# WHAT THIS TASK INVOLVES:
Return the records below exactly; pictures stay out.

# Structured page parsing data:

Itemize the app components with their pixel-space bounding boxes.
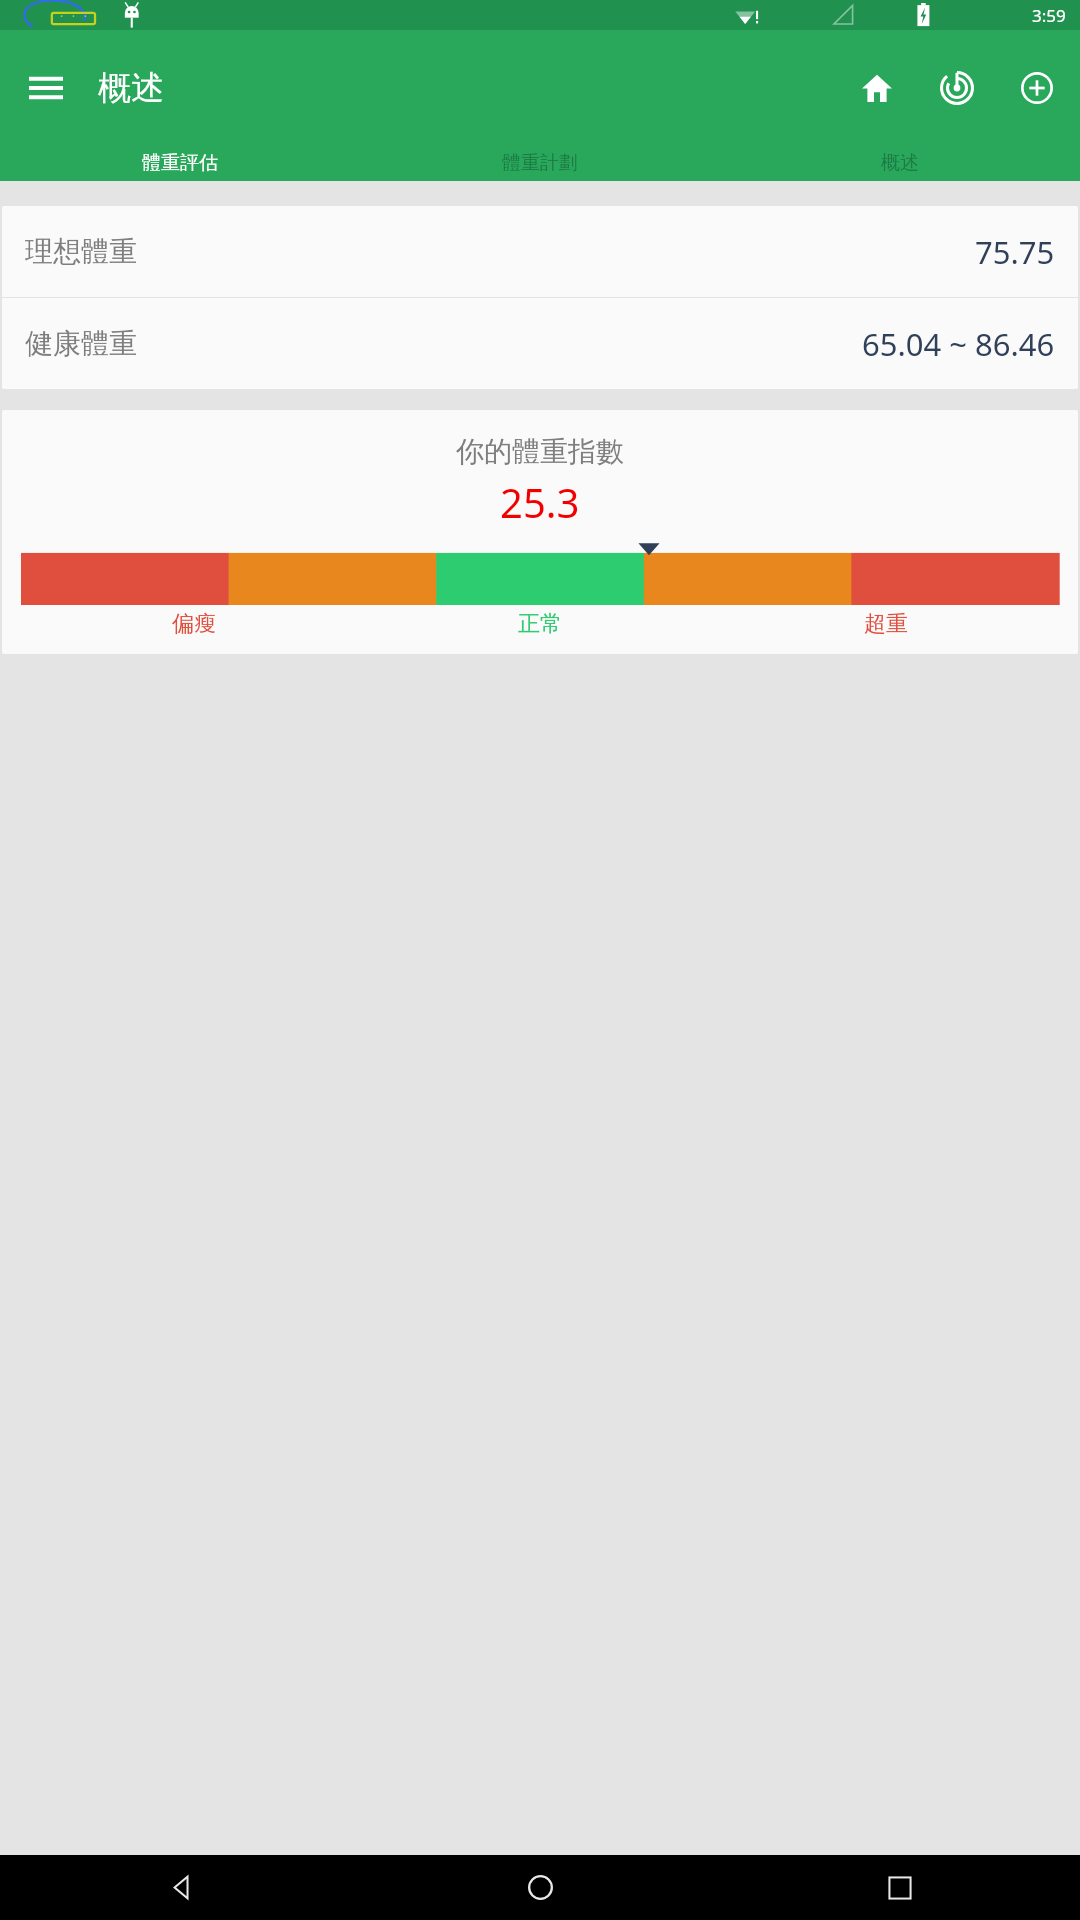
button[interactable]: Recent apps: [720, 1855, 1080, 1920]
button[interactable]: 體重評估: [0, 145, 360, 181]
staticText: 你的體重指數: [456, 434, 624, 469]
button[interactable]: Back: [0, 1855, 360, 1920]
staticText: 偏瘦: [172, 610, 216, 638]
staticText: 超重: [864, 610, 908, 638]
button[interactable]: 概述: [720, 145, 1080, 181]
staticText: 概述: [98, 67, 164, 109]
button[interactable]: Home: [846, 57, 908, 119]
staticText: 3:59: [1032, 4, 1066, 27]
staticText: 理想體重: [25, 234, 137, 269]
staticText: 健康體重: [25, 326, 137, 361]
staticText: 25.3: [500, 475, 580, 529]
staticText: 正常: [518, 610, 562, 638]
button[interactable]: 健康體重: [2, 298, 1078, 389]
staticText: 體重計劃: [502, 151, 578, 175]
staticText: 概述: [881, 151, 919, 175]
button[interactable]: 理想體重: [2, 206, 1078, 297]
staticText: 體重評估: [142, 151, 218, 175]
button[interactable]: Measure: [926, 57, 988, 119]
button[interactable]: Add entry: [1006, 57, 1068, 119]
button[interactable]: 體重計劃: [360, 145, 720, 181]
button[interactable]: Home: [360, 1855, 720, 1920]
staticText: 65.04 ~ 86.46: [862, 323, 1055, 365]
staticText: 75.75: [975, 231, 1055, 273]
button[interactable]: Open navigation menu: [18, 60, 74, 116]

# RESULT OF THE EXERCISE:
Itemize the app components with their pixel-space bounding boxes.
button[interactable]: Recent apps: [720, 1855, 1080, 1920]
button[interactable]: 體重評估: [0, 145, 360, 181]
staticText: 你的體重指數: [456, 434, 624, 469]
button[interactable]: Back: [0, 1855, 360, 1920]
staticText: 偏瘦: [172, 610, 216, 638]
staticText: 超重: [864, 610, 908, 638]
button[interactable]: 概述: [720, 145, 1080, 181]
staticText: 概述: [98, 67, 164, 109]
button[interactable]: Home: [846, 57, 908, 119]
staticText: 3:59: [1032, 4, 1066, 27]
staticText: 理想體重: [25, 234, 137, 269]
staticText: 健康體重: [25, 326, 137, 361]
staticText: 25.3: [500, 475, 580, 529]
staticText: 正常: [518, 610, 562, 638]
button[interactable]: 健康體重: [2, 298, 1078, 389]
staticText: 體重計劃: [502, 151, 578, 175]
staticText: 概述: [881, 151, 919, 175]
button[interactable]: 理想體重: [2, 206, 1078, 297]
staticText: 體重評估: [142, 151, 218, 175]
button[interactable]: Measure: [926, 57, 988, 119]
button[interactable]: Add entry: [1006, 57, 1068, 119]
button[interactable]: 體重計劃: [360, 145, 720, 181]
button[interactable]: Home: [360, 1855, 720, 1920]
staticText: 65.04 ~ 86.46: [862, 323, 1055, 365]
staticText: 75.75: [975, 231, 1055, 273]
button[interactable]: Open navigation menu: [18, 60, 74, 116]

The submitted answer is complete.